Pakistan Journal of Medical Sciences


ISSN 1681-715X



Brief Communication


Volume 24

January - March 2008

Number 1


PDF of this Article

Euglycemic Ketoacidosis

Muhammad Shahzad Rauf1


The purpose of this ariticle is to highlight the importance of not relying exclusively on blood glucose measurements when assessing sick type I diabetics. Urinary ketones and venous bicarbonate are essential in making the diagnosis of relatively low blood glucose plus ketoacidosis, that we call euglycaemic ketoacidosis.
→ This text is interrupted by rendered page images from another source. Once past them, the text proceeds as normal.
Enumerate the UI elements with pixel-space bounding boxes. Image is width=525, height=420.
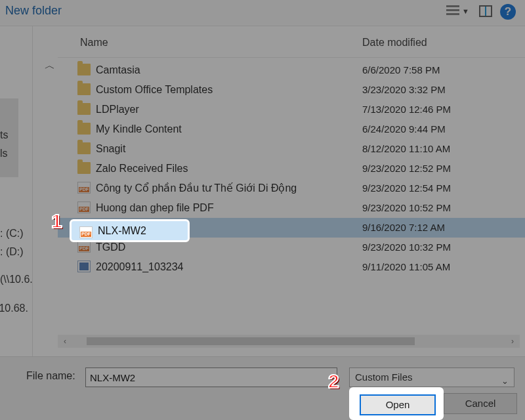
help-icon[interactable]: ? bbox=[500, 4, 516, 20]
file-date: 7/13/2020 12:46 PM bbox=[362, 100, 451, 119]
sidebar-item[interactable]: : (D:) bbox=[0, 243, 24, 261]
columns-header: Name Date modified bbox=[58, 35, 525, 58]
file-row[interactable]: 20200911_1032349/11/2020 11:05 AM bbox=[58, 257, 525, 277]
column-name[interactable]: Name bbox=[80, 37, 108, 49]
file-type-select[interactable]: Custom Files ⌄ bbox=[349, 368, 514, 387]
highlighted-file-name: NLX-MW2 bbox=[98, 225, 146, 237]
chevron-down-icon: ⌄ bbox=[501, 372, 509, 390]
scroll-right-icon[interactable]: › bbox=[505, 337, 520, 346]
file-date: 6/6/2020 7:58 PM bbox=[362, 60, 440, 80]
view-mode-icon[interactable] bbox=[446, 5, 459, 16]
scroll-left-icon[interactable]: ‹ bbox=[58, 337, 72, 346]
toolbar: New folder ▼ ? bbox=[0, 0, 525, 26]
file-row[interactable]: Custom Office Templates3/23/2020 3:32 PM bbox=[58, 80, 525, 100]
annotation-1: 1 bbox=[51, 210, 68, 230]
filename-input[interactable] bbox=[85, 368, 337, 387]
pdf-icon bbox=[79, 226, 93, 238]
file-row[interactable]: Huong dan ghep file PDF9/23/2020 10:52 P… bbox=[58, 198, 525, 218]
file-date: 9/11/2020 11:05 AM bbox=[362, 257, 450, 277]
folder-icon bbox=[77, 142, 91, 154]
sidebar-item[interactable]: : (C:) bbox=[0, 224, 24, 243]
file-date: 9/23/2020 10:52 PM bbox=[362, 198, 451, 218]
file-name: Custom Office Templates bbox=[96, 80, 213, 100]
file-name: My Kindle Content bbox=[96, 119, 182, 139]
dialog-footer: File name: Custom Files ⌄ Open Cancel bbox=[0, 356, 525, 420]
file-row[interactable]: Zalo Received Files9/23/2020 12:52 PM bbox=[58, 159, 525, 178]
file-row[interactable]: LDPlayer7/13/2020 12:46 PM bbox=[58, 100, 525, 119]
file-list-pane: Name Date modified Camtasia6/6/2020 7:58… bbox=[58, 26, 525, 335]
file-date: 3/23/2020 3:32 PM bbox=[362, 80, 446, 100]
file-name: Huong dan ghep file PDF bbox=[96, 198, 214, 218]
scroll-thumb[interactable] bbox=[87, 337, 415, 345]
file-date: 6/24/2020 9:44 PM bbox=[362, 119, 446, 139]
file-row[interactable]: My Kindle Content6/24/2020 9:44 PM bbox=[58, 119, 525, 139]
file-name: 20200911_103234 bbox=[96, 257, 183, 277]
open-button-highlight[interactable]: Open bbox=[360, 394, 436, 415]
folder-icon bbox=[77, 162, 91, 174]
sidebar-item[interactable]: \10.68. bbox=[0, 299, 28, 318]
scroll-up-icon[interactable]: ︿ bbox=[45, 59, 55, 73]
view-mode-dropdown-icon[interactable]: ▼ bbox=[462, 7, 469, 15]
file-date: 9/23/2020 12:54 PM bbox=[362, 178, 451, 198]
highlighted-file[interactable]: NLX-MW2 bbox=[70, 219, 190, 242]
column-date-modified[interactable]: Date modified bbox=[362, 37, 427, 49]
file-name: Camtasia bbox=[96, 60, 140, 80]
annotation-2: 2 bbox=[328, 370, 345, 390]
filename-label: File name: bbox=[26, 370, 75, 382]
folder-icon bbox=[77, 64, 91, 75]
file-rows: Camtasia6/6/2020 7:58 PMCustom Office Te… bbox=[58, 60, 525, 277]
file-row[interactable]: Camtasia6/6/2020 7:58 PM bbox=[58, 60, 525, 80]
cancel-button[interactable]: Cancel bbox=[444, 393, 517, 414]
pdf-icon bbox=[77, 201, 91, 213]
pdf-icon bbox=[77, 182, 91, 194]
folder-icon bbox=[77, 103, 91, 115]
sidebar-item[interactable]: ts bbox=[0, 126, 8, 144]
highlighted-open: Open bbox=[349, 387, 444, 420]
file-date: 9/23/2020 10:32 PM bbox=[362, 238, 451, 257]
file-date: 8/12/2020 11:10 AM bbox=[362, 139, 450, 159]
folder-icon bbox=[77, 123, 91, 135]
img-icon bbox=[77, 261, 91, 272]
file-date: 9/23/2020 12:52 PM bbox=[362, 159, 451, 178]
new-folder-button[interactable]: New folder bbox=[5, 4, 62, 18]
file-date: 9/16/2020 7:12 AM bbox=[362, 218, 445, 238]
file-type-value: Custom Files bbox=[355, 371, 413, 383]
scroll-track[interactable] bbox=[72, 337, 505, 346]
file-name: Công ty Cổ phần Đầu tư Thế Giới Di Động bbox=[96, 178, 297, 198]
file-name: Zalo Received Files bbox=[96, 159, 188, 178]
file-row[interactable]: Snagit8/12/2020 11:10 AM bbox=[58, 139, 525, 159]
sidebar-item[interactable]: ls bbox=[0, 144, 8, 163]
file-name: Snagit bbox=[96, 139, 125, 159]
horizontal-scrollbar[interactable]: ‹ › bbox=[58, 335, 520, 348]
file-row[interactable]: Công ty Cổ phần Đầu tư Thế Giới Di Động9… bbox=[58, 178, 525, 198]
pdf-icon bbox=[77, 241, 91, 253]
file-name: LDPlayer bbox=[96, 100, 139, 119]
folder-icon bbox=[77, 83, 91, 95]
sidebar-item[interactable]: (\\10.6. bbox=[0, 270, 33, 289]
preview-pane-icon[interactable] bbox=[479, 5, 492, 17]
KEY WORDS: Euglycaemic Ketoacidosis.

Pak J Med Sci    January - March 2008    Vol. 24 No. 1    161-162

1. Dr. Muhammad Shahzad Rauf, MBBS, MRCP,
Specialty Registrar
Core Medical Training Aberdeen Royal Infirmary,
Scotland UK.


Dr. Muhammad Shahzad Rauf,
160 Merkland Lane,
Aberdeen AB24 5RQ,
Scotland UK.

* Received for Publication: October 31, 2007

* Accepted: December 15, 2007


The condition is defined as diabetic ketoacidosis with a bicarbonate level of less than 10mEq/L and a glucose level of less than 16.7mmol/l or 300mg% along with ketonemia or ketonuria, Euglycemic ketoacidosis occurred in 30% of patients admitted to the hospital on account of diabetic ketoacidosis.1 True euglycaemic ketoacidosis (initial blood glucose 10mmol/l (180mg%) or less) is rare, occurring in 0.81.1% of all episodes depending on the defining plasma bicarbonate concentration.2 Clinically Euglycaemic ketoacidosis is usually manifested by vomiting. In addition some patient can present with, abdominal pain dysuria, productive cough, thirst, nausea.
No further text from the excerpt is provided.